The short answer is likely: Yes, this is probably the wrong product for the application.
If this USB Peripheral device has an input capacitor or capacitors, it’s likely that the very high peak current that the peripheral draws right when you apply power to it (inrush current required to charge that capacitance) is causing the fragile contacts of the reed relays in the module to “weld” closed. Reed relays are amazingly long-lived in terms of the number of operating cycles, but they’re notorious for being very unforgiving of high inrush currents that can weld the contacts when they close, or inductive loads that cause the contacts to “burn” as they try to open.
I doubt that the peripheral in question acts as an inductive load, but if so, that would be a problem, too.
Ideally, you’d use a relay with a higher inrush rating to control this device. Opto 22 does make a four output module with larger relays inside. The SNAP-OMR6-A may work fine for this application and the SNAP-OMR6T-C might be even better if the load is inductive.
Also, you may be able to use some resistance in series with the load to limit the peak inrush current as the little relay charges the USB Device’s capacitance. There are even special thermal “inrush current limiter” devices that offer a higher resistance when current first begins to flow through them, but then lower their resistance as they heat up.
But you don’t want the current limiting device to drop too much voltage across itself such that you end up with too low of an operating voltage at the USB peripheral. There can also be problems if power is applied too slowly to a device - the power-up behavior of some processor circuits can be unpredictable. So that can be an issue.
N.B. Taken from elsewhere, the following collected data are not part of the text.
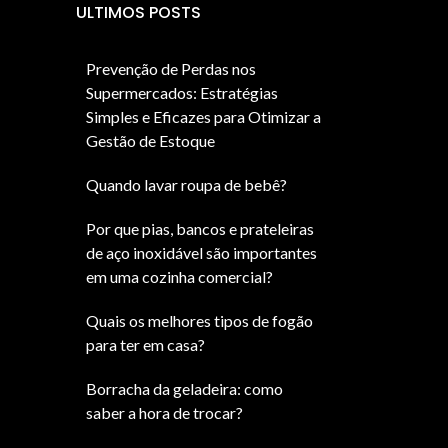
ULTIMOS POSTS
Prevenção de Perdas nos
Supermercados: Estratégias
Simples e Eficazes para Otimizar a
Gestão de Estoque
Quando lavar roupa de bebê?
Por que pias, bancos e prateleiras
de aço inoxidável são importantes
em uma cozinha comercial?
Quais os melhores tipos de fogão
para ter em casa?
Borracha da geladeira: como
saber a hora de trocar?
You could also use a separate external “interposing relay” to provide higher-current contacts for the job. But then you WOULD have an inductive load (the interposing relay’s coil) being driven by the reed relay. So you would want to use a reverse-biased “bark back” diode, snubber, or low voltage MOV, transorb, or zener diode, etc., across the coil to absorb the high voltage “kick” created when the relay contact opens and the magnetic field around the relay coil collapses.